# Sample Preparation

This notebook is part of the project 'Continuous State Modeling for Statistical Spectral Synthesis'.



## Imports
Import the relevant moduls and functions

In [3]:
import CSM_functions as csm
import numpy as np
import os


## Paths
All relevant paths should be declared here.
You might have to reassign some of these.

In [4]:
# path of notebook
path_nb = os.getcwd()

# path to the list_single.txt file
path_frequency = '../TU-Note_Violin/File_Lists/list_Single.txt'

#path to the segmentation file
path_annotations = '../TU-Note_Violin/Segments/SingleSounds/SampLib_DPA_'

#path to audio files TU-Note Violin Sample Lirary is in 96k
path_soundfile_96k = '../TU-Note_Violin/WAV/SingleSounds/BuK/SampLib_BuK_'

#path to audio files in 44.1k
#path_soundfile = '/Users/tim-tarek/Desktop/TU-Note_Violin_41kHz/WAV/SingleSounds/BuK/SampLib_BuK_'
path_soundfile = os.path.join(path_nb,"input44100/sounds/")

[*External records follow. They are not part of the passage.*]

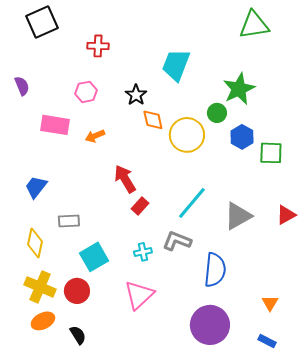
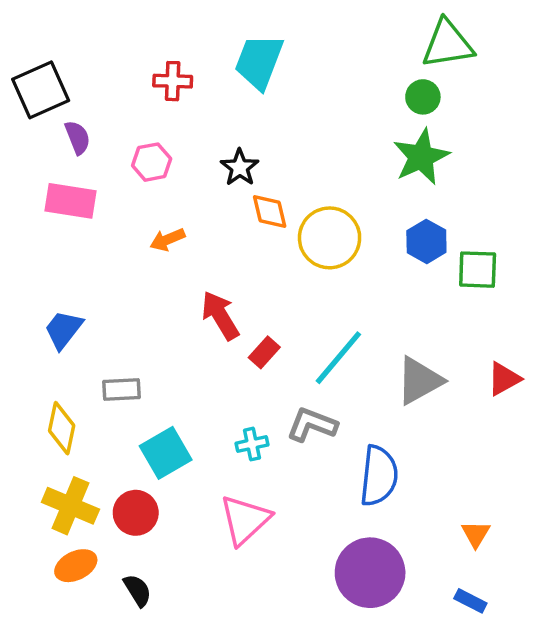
black square: (42, 22) -> (41, 90), moved
cyan trapezoid: (176, 65) -> (259, 62), moved
purple semicircle: (22, 86) -> (78, 137), moved
green circle: (217, 113) -> (423, 97), moved
pink rectangle: (55, 125) -> (70, 201), moved
red rectangle: (140, 206) -> (264, 352), moved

#output path to extracted parameters 
path_extracted = os.path.join(path_nb,"extracted_parameters")


## Convert Samples to 44.1kHz


In [5]:
#file_indices = np.linspace(1,84*4, 84*4)
file_indices = np.array([1])
csm.batch_convert_to_44100(file_indices, path_in=path_soundfile_96k, path_out= path_soundfile)

1


## Extract relevant information from TU-Note Violin Sample Library
The frequencies contained in the list_Single.txt file will help us narrow down the range of the fundamental frequency.

Here is how you can extract the fundamental frequency.

In [10]:
list_single = csm.read_list_single_TU_VSL(path_frequency)
frequency_test = csm.read_frequency_TU_VSL(list_single, index = 1)
print(frequency_test)

197.33


Now we can extract the envelope annotation from the TU-Note Violin Sample Library


In [11]:
start_sec, stop_sec = csm.read_annotations_TU_VSL(path_annotations, index = 96)
start_samp, stop_samp = int(start_sec*44100), int(stop_sec*44100)
print("Start: ", start_sec, " sec, ", start_samp, " samples. \nStop: ", stop_sec, " sec,", stop_samp, " samples.")

Start:  0.205333  sec,  9055  samples. 
Stop:  4.898667  sec, 216031  samples.


## Extract Parameters
Now we can put everything together:

We read the list_single file into memory.

Then we create a list of sound item indices, through which we iterate.

For every sound item we now read the frequency as well as start and stop annotations for the sustain part.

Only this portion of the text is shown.